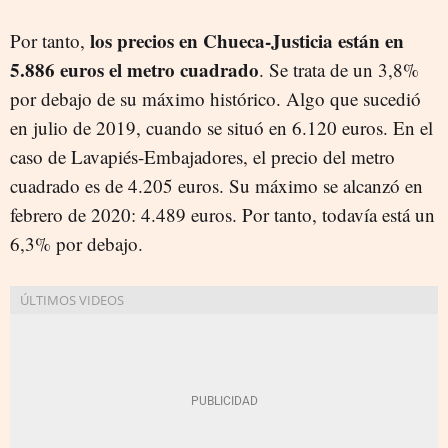
los precios en Chueca-Justicia están en
Por tanto,
5.886 euros el metro cuadrado
. Se trata de un 3,8%
por debajo de su máximo histórico. Algo que sucedió
en julio de 2019, cuando se situó en 6.120 euros. En el
caso de Lavapiés-Embajadores, el precio del metro
cuadrado es de 4.205 euros. Su máximo se alcanzó en
febrero de 2020: 4.489 euros. Por tanto, todavía está un
6,3% por debajo.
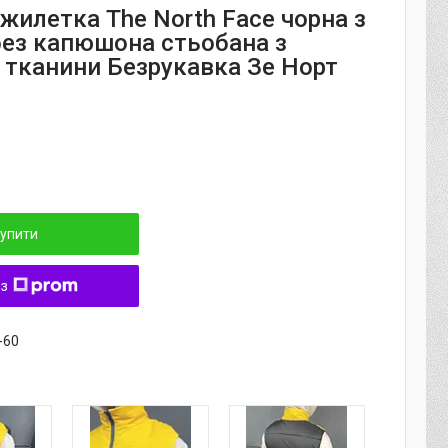
жилетка The North Face чорна з
ез капюшона стьобана з
 тканини Безрукавка Зе Норт
упити
 з
-60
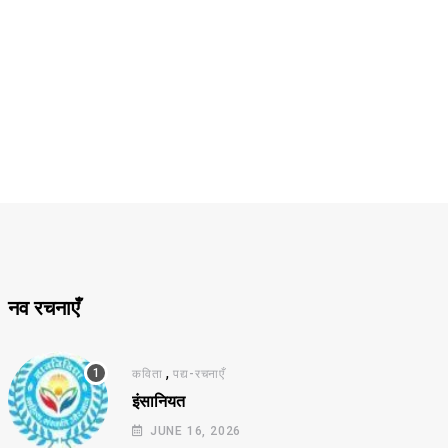
नव रचनाएँ
,
कविता
पद्य-रचनाएँ
इंसानियत
JUNE 16, 2026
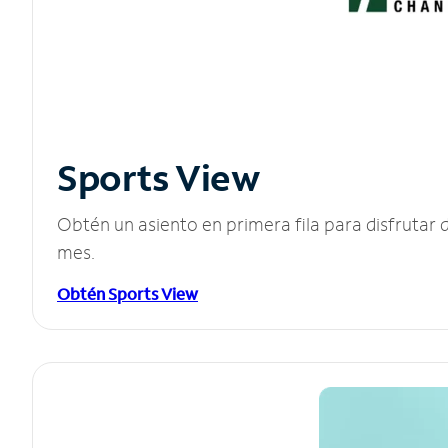
Sports View
Obtén un asiento en primera fila para disfruta
mes.
Obtén Sports View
────────────────
## WORK REQUIRED
Tally every line in these entries where the string "debajo" occurs. The tally alone is the answer.

## RESPONSE BOX
2